(MATERIAL SUPPLIED)
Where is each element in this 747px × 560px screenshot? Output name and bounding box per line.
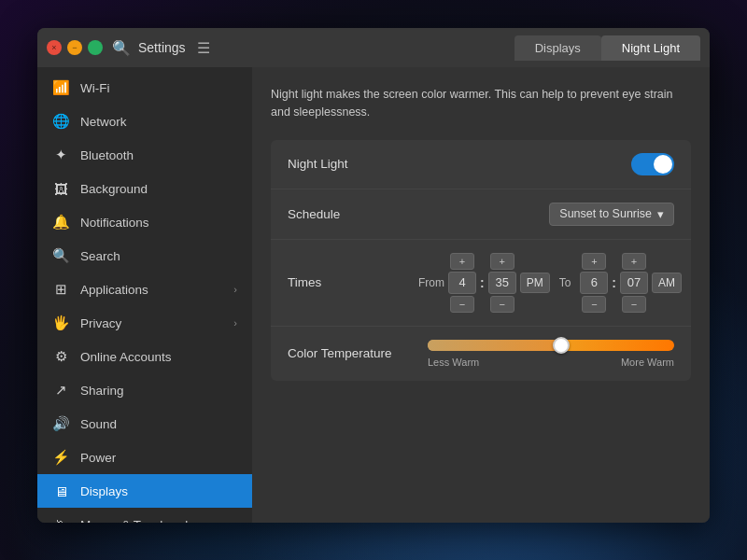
from-hour-down[interactable]: −	[450, 296, 474, 313]
schedule-label: Schedule	[288, 207, 418, 221]
times-label: Times	[288, 275, 418, 289]
background-icon: 🖼	[52, 180, 69, 197]
sidebar-item-notifications[interactable]: 🔔 Notifications	[37, 205, 252, 239]
to-hour-down[interactable]: −	[582, 296, 606, 313]
close-button[interactable]: ×	[47, 40, 62, 55]
sidebar-item-wifi[interactable]: 📶 Wi-Fi	[37, 71, 252, 105]
bluetooth-icon: ✦	[52, 147, 69, 163]
from-minute-down[interactable]: −	[490, 296, 514, 313]
search-icon[interactable]: 🔍	[112, 38, 131, 57]
slider-labels: Less Warm More Warm	[428, 357, 674, 368]
night-light-panel: Night Light Schedule Sunset to Sunrise ▾	[271, 140, 691, 381]
to-colon: :	[612, 275, 616, 290]
window-title: Settings	[138, 40, 186, 55]
window-body: 📶 Wi-Fi 🌐 Network ✦ Bluetooth 🖼 Backgrou…	[37, 67, 710, 523]
color-temp-control: Less Warm More Warm	[428, 340, 674, 368]
sidebar: 📶 Wi-Fi 🌐 Network ✦ Bluetooth 🖼 Backgrou…	[37, 67, 252, 523]
slider-thumb[interactable]	[553, 337, 570, 354]
menu-icon[interactable]: ☰	[197, 39, 210, 57]
sidebar-item-network[interactable]: 🌐 Network	[37, 105, 252, 138]
sidebar-item-sound[interactable]: 🔊 Sound	[37, 407, 252, 441]
to-minute-up[interactable]: +	[622, 253, 646, 270]
sidebar-item-search[interactable]: 🔍 Search	[37, 239, 252, 273]
color-temp-row: Color Temperature Less Warm More Warm	[271, 327, 691, 381]
to-hour-value[interactable]: 6	[580, 272, 608, 294]
from-colon: :	[480, 275, 485, 290]
sidebar-label-search: Search	[80, 249, 120, 263]
wifi-icon: 📶	[52, 79, 69, 96]
search-sidebar-icon: 🔍	[52, 247, 69, 264]
sidebar-label-power: Power	[80, 451, 116, 465]
minimize-button[interactable]: −	[67, 40, 82, 55]
bell-icon: 🔔	[52, 214, 69, 231]
sidebar-label-network: Network	[80, 115, 127, 129]
to-label: To	[559, 276, 571, 289]
to-hour-block: + 6 −	[580, 253, 608, 313]
schedule-control: Sunset to Sunrise ▾	[418, 203, 674, 226]
night-light-label: Night Light	[288, 157, 418, 171]
sidebar-item-privacy[interactable]: 🖐 Privacy ›	[37, 306, 252, 340]
times-control: From + 4 − : + 35 −	[418, 253, 682, 313]
from-minute-value[interactable]: 35	[488, 272, 516, 294]
privacy-icon: 🖐	[52, 315, 69, 331]
color-temp-slider-track[interactable]	[428, 340, 674, 351]
sidebar-label-privacy: Privacy	[80, 316, 121, 330]
from-hour-up[interactable]: +	[450, 253, 474, 270]
tab-displays[interactable]: Displays	[514, 35, 601, 61]
accounts-icon: ⚙	[52, 348, 69, 365]
sidebar-label-mouse-touchpad: Mouse & Touchpad	[80, 518, 188, 524]
power-icon: ⚡	[52, 449, 69, 466]
maximize-button[interactable]	[88, 40, 103, 55]
sidebar-item-background[interactable]: 🖼 Background	[37, 172, 252, 205]
schedule-dropdown[interactable]: Sunset to Sunrise ▾	[549, 203, 674, 226]
network-icon: 🌐	[52, 113, 69, 130]
times-row: Times From + 4 − : + 35	[271, 240, 691, 327]
sidebar-label-wifi: Wi-Fi	[80, 81, 109, 95]
from-hour-block: + 4 −	[448, 253, 476, 313]
sidebar-label-online-accounts: Online Accounts	[80, 350, 172, 364]
mouse-icon: 🖱	[52, 516, 69, 523]
to-minute-block: + 07 −	[620, 253, 648, 313]
night-light-description: Night light makes the screen color warme…	[271, 86, 691, 121]
chevron-down-icon: ▾	[657, 207, 664, 221]
sound-icon: 🔊	[52, 415, 69, 432]
sidebar-item-displays[interactable]: 🖥 Displays	[37, 474, 252, 508]
sidebar-label-background: Background	[80, 182, 148, 196]
display-icon: 🖥	[52, 483, 69, 499]
tab-bar: Displays Night Light	[514, 35, 700, 61]
to-ampm[interactable]: AM	[652, 273, 682, 293]
from-minute-block: + 35 −	[488, 253, 516, 313]
settings-window: × − 🔍 Settings ☰ Displays Night Light 📶 …	[37, 28, 710, 523]
sidebar-item-sharing[interactable]: ↗ Sharing	[37, 373, 252, 407]
color-temp-label: Color Temperature	[288, 346, 418, 360]
chevron-right-icon-2: ›	[233, 317, 237, 329]
sidebar-label-notifications: Notifications	[80, 216, 149, 230]
from-label: From	[418, 276, 444, 289]
from-hour-value[interactable]: 4	[448, 272, 476, 294]
sidebar-item-applications[interactable]: ⊞ Applications ›	[37, 273, 252, 306]
from-minute-up[interactable]: +	[490, 253, 514, 270]
titlebar: × − 🔍 Settings ☰ Displays Night Light	[37, 28, 710, 67]
night-light-toggle[interactable]	[631, 153, 674, 175]
sidebar-item-online-accounts[interactable]: ⚙ Online Accounts	[37, 340, 252, 373]
tab-night-light[interactable]: Night Light	[601, 35, 700, 61]
to-hour-up[interactable]: +	[582, 253, 606, 270]
sidebar-item-bluetooth[interactable]: ✦ Bluetooth	[37, 138, 252, 172]
more-warm-label: More Warm	[621, 357, 674, 368]
schedule-value: Sunset to Sunrise	[559, 207, 652, 220]
to-minute-value[interactable]: 07	[620, 272, 648, 294]
sidebar-item-mouse-touchpad[interactable]: 🖱 Mouse & Touchpad	[37, 508, 252, 523]
sidebar-label-bluetooth: Bluetooth	[80, 148, 134, 162]
sharing-icon: ↗	[52, 382, 69, 399]
sidebar-item-power[interactable]: ⚡ Power	[37, 441, 252, 474]
night-light-row: Night Light	[271, 140, 691, 189]
main-content: Night light makes the screen color warme…	[252, 67, 710, 523]
night-light-control	[418, 153, 674, 175]
sidebar-label-sharing: Sharing	[80, 384, 124, 398]
schedule-row: Schedule Sunset to Sunrise ▾	[271, 189, 691, 240]
to-minute-down[interactable]: −	[622, 296, 646, 313]
from-ampm[interactable]: PM	[520, 273, 550, 293]
sidebar-label-displays: Displays	[80, 484, 128, 498]
slider-fill	[428, 340, 563, 351]
apps-icon: ⊞	[52, 281, 69, 298]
(End MATERIAL SUPPLIED)
HOW TO COMPLETE THIS TASK
Across the listing, tally every line that includes the word "power" and supply the total alone.

EXERCISE RESPONSE
3